The JsonCppData base class
JsonCppData is defined in
googleapis/client/data/jsoncpp_data.h
JsonCppData is implemented using the external
open source JsonCpp library
for convienence, with a more standard C++ API on top of it
so that the specialized data objects generated for service-specific APIs
look and feel more like C++. The resulting class has some quirks due to
limitations in the underlying JsonCpp library interface for this usage
pattern but client code using it can be written using a normal style.
JsonCppData is always a wrapper around an exernal
Json::Value instance implemented by the JsonCpp library.
Under normal circumstances, this is completely hidden from you. However
if you are already using the JsonCpp library, or need direct access for
some reason, the JsonCppData can provide direct access to the
Json::Value instance.
The base JsonCppData stores all its state in the
Json::Value it was constructed with. It merely delegates
to that storage to manage its attributes. Specialized subclasses, such
as data objects for service-specific APIs, provide wrapper functions
to facilitate this and provide a more C++-like API.
#include "base/scoped_ptr.h"
#include "googleapis/client/data/jsoncpp_data.h"

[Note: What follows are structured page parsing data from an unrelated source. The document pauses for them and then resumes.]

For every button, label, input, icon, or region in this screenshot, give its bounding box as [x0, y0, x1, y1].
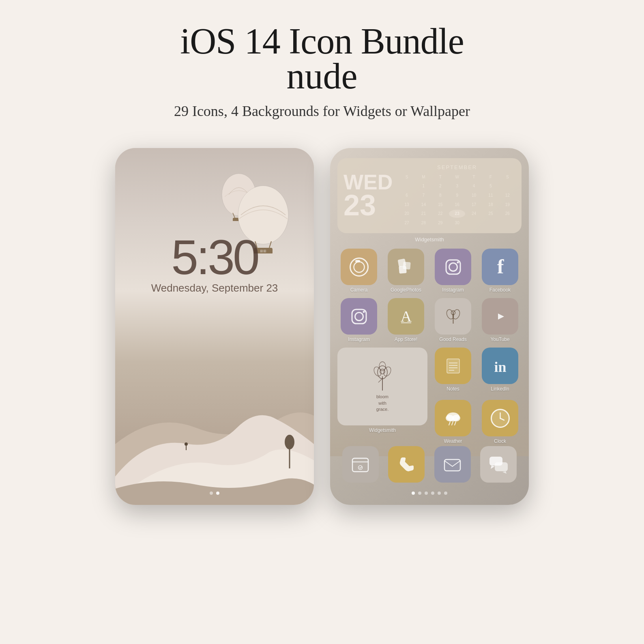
svg-rect-40	[447, 359, 459, 373]
youtube-svg	[489, 305, 511, 328]
calendar-widget[interactable]: WED 23 SEPTEMBER S M T W T F S	[337, 158, 522, 233]
widget-date-num: 23	[343, 191, 393, 220]
calendar-dock-icon	[342, 446, 379, 483]
widget-calendar-right: SEPTEMBER S M T W T F S 1 2 3	[399, 164, 515, 227]
cal-day: 27	[399, 219, 414, 227]
homescreen-page-dots	[330, 492, 529, 495]
app-linkedin[interactable]: in LinkedIn	[479, 348, 522, 392]
cal-day: 30	[449, 219, 465, 227]
clock-svg	[489, 407, 511, 429]
cal-header: T	[432, 173, 448, 181]
cal-day	[483, 219, 498, 227]
cal-day	[466, 219, 482, 227]
app-googlephotos[interactable]: GooglePhotos	[384, 249, 427, 293]
clock-label: Clock	[494, 438, 506, 444]
instagram-label-1: Instagram	[442, 287, 464, 293]
cal-header: F	[483, 173, 498, 181]
svg-point-25	[363, 311, 365, 313]
appstore-label: App Store!	[395, 337, 418, 342]
svg-point-9	[185, 442, 188, 446]
cal-day	[399, 182, 414, 191]
app-weather[interactable]: Weather	[431, 400, 474, 444]
appstore-icon-img: A	[388, 298, 424, 335]
camera-label: Camera	[350, 287, 368, 293]
dock-calendar[interactable]	[342, 446, 379, 483]
svg-point-24	[355, 312, 363, 320]
page-subtitle-cursive: nude	[174, 58, 470, 94]
cal-day: 8	[432, 191, 448, 200]
cal-day: 13	[399, 200, 414, 209]
instagram-svg	[442, 256, 464, 278]
cal-day: 21	[416, 210, 431, 218]
cal-day: 11	[483, 191, 498, 200]
weather-label: Weather	[444, 438, 462, 444]
cal-day: 25	[483, 210, 498, 218]
mail-dock-svg	[441, 453, 464, 476]
instagram2-icon-img	[341, 298, 377, 335]
app-appstore[interactable]: A App Store!	[384, 298, 427, 342]
youtube-label: YouTube	[490, 337, 509, 342]
googlephotos-label: GooglePhotos	[391, 287, 421, 293]
widgetsmith-label: Widgetsmith	[330, 236, 529, 243]
sand-dune-landscape	[115, 363, 314, 505]
weather-svg	[442, 407, 464, 429]
dock-phone[interactable]	[388, 446, 425, 483]
facebook-label: Facebook	[489, 287, 511, 293]
widgetsmith-large-widget[interactable]: bloomwithgrace. Widgetsmith	[337, 348, 427, 444]
app-notes[interactable]: Notes	[431, 348, 474, 392]
app-instagram-1[interactable]: Instagram	[431, 249, 474, 293]
homescreen-phone: WED 23 SEPTEMBER S M T W T F S	[330, 148, 529, 505]
phone-dock-icon	[388, 446, 425, 483]
app-clock[interactable]: Clock	[479, 400, 522, 444]
messages-dock-svg	[487, 453, 510, 476]
cal-day: 7	[416, 191, 431, 200]
app-goodreads[interactable]: Good Reads	[431, 298, 474, 342]
hs-dot-3	[425, 492, 428, 495]
cal-day: 18	[483, 200, 498, 209]
widgetsmith-large-icon: bloomwithgrace.	[337, 348, 427, 425]
widgetsmith-tagline: bloomwithgrace.	[376, 394, 389, 412]
mail-dock-icon	[434, 446, 471, 483]
svg-point-14	[354, 262, 364, 272]
svg-text:in: in	[494, 359, 506, 375]
cal-header: T	[466, 173, 482, 181]
instagram2-svg	[348, 305, 370, 328]
phone-dock-svg	[395, 453, 418, 476]
messages-dock-icon	[480, 446, 517, 483]
cal-day: 14	[416, 200, 431, 209]
cal-day: 12	[500, 191, 515, 200]
svg-rect-18	[399, 266, 407, 274]
dot-2	[216, 492, 219, 495]
dot-1	[210, 492, 213, 495]
app-youtube[interactable]: YouTube	[479, 298, 522, 342]
app-grid-row2: Instagram A App Store!	[337, 298, 522, 342]
cal-day: 17	[466, 200, 482, 209]
svg-point-57	[358, 466, 363, 470]
lockscreen-time: 5:30	[115, 229, 314, 285]
app-instagram-2[interactable]: Instagram	[337, 298, 380, 342]
app-facebook[interactable]: f Facebook	[479, 249, 522, 293]
app-camera[interactable]: Camera	[337, 249, 380, 293]
app-grid-row1: Camera GooglePhotos	[337, 249, 522, 293]
dock-mail[interactable]	[434, 446, 471, 483]
cal-day: 2	[432, 182, 448, 191]
lockscreen-background: ⊞⊞ 5:30 Wednesday, September 23	[115, 148, 314, 505]
photos-icon-img	[388, 249, 424, 285]
cal-day: 22	[432, 210, 448, 218]
weather-icon-img	[435, 400, 471, 436]
linkedin-svg: in	[489, 355, 511, 377]
cal-day: 4	[466, 182, 482, 191]
cal-today: 23	[449, 210, 465, 218]
phones-container: ⊞⊞ 5:30 Wednesday, September 23	[115, 148, 529, 505]
svg-point-48	[452, 415, 460, 421]
dock-messages[interactable]	[480, 446, 517, 483]
homescreen-background: WED 23 SEPTEMBER S M T W T F S	[330, 148, 529, 505]
svg-marker-32	[498, 313, 504, 320]
hs-dot-2	[418, 492, 421, 495]
svg-point-12	[285, 435, 294, 449]
lockscreen-date: Wednesday, September 23	[115, 282, 314, 294]
lockscreen-phone: ⊞⊞ 5:30 Wednesday, September 23	[115, 148, 314, 505]
cal-day: 16	[449, 200, 465, 209]
svg-point-20	[449, 263, 457, 271]
widget-month: SEPTEMBER	[399, 164, 515, 170]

using googleapis::client::JsonCppData;
using googleapis::client::JsonCppDataCapsule;
class MyData : public JsonCppData {
public:
explicit MyData(const Json::Value& storage) : JsonCppData(storage) {}
explicit MyData(Json::Value* storage) : JsonCppData(storage) {}
int get_number() const { return Storage("number").asInt(); }
void set_number(int n) { *MutableStorage("number") = n; }
const MyData next() const { return MyData(Storage("next")); }
MyData next_mutable() { return MyData(MutableStorage("next")); }
static MyData* New() { return new JsonCppDataCapsule<MyData>; }
};
void SampleUsage() {
scoped_ptr<MyData> data(MyData::New());
data->set_number(1);
data->next_mutable().set_number(2);
data->next_mutable().next_mutable().set_number(3);
for (MyData elem = *data; !elem.IsNull(); elem = elem.next()) {
cout << elem.get_number();
}
}
JsonCppData instances are inherently const or mutable
independent of language const decorators. This is determined
at construction time. If the instance is constructed with a
const Json::Value& reference then it will be immutable. If it is
constructed with a Json::Value* pointer it will be mutable.
The API uses const decorators as any other class would to
use normal C++ compiler protection. However the objects are self-enforcing
at runtime. This means even if you cast away the language const
at compile time, the runtime will know and not let you perform the action.
This behavior is an anomaly specific to JsonCppData as a
solution to some limitations in the underlying JsonCpp library
which does not directly lend itself to the client libraries usage pattern.
Json::Value storage; MyData immutable_data(storage); MyData mutable_data(&storage); assert(mutable_data.IsMutable() == true); assert(immutable_data.IsMutable() == false); Json::Value* ptr = mutable_data.MutableStorage(); // ok // The following will CHECK fail as an illegal operation. ptr = immutable_data.MutableStorage();
The API is designed such that as long as you preserve constness then
everything will work properly. But you const_cast away
constness then the library will catch you.
The proper way to have constructed immutable_data in the
previous example would be:
const MyData immutable_data(storage);
That way the compiler would have caught the invalid call to
immutable_data.MutableStorage() because of the call
from a const instance to a non-const method.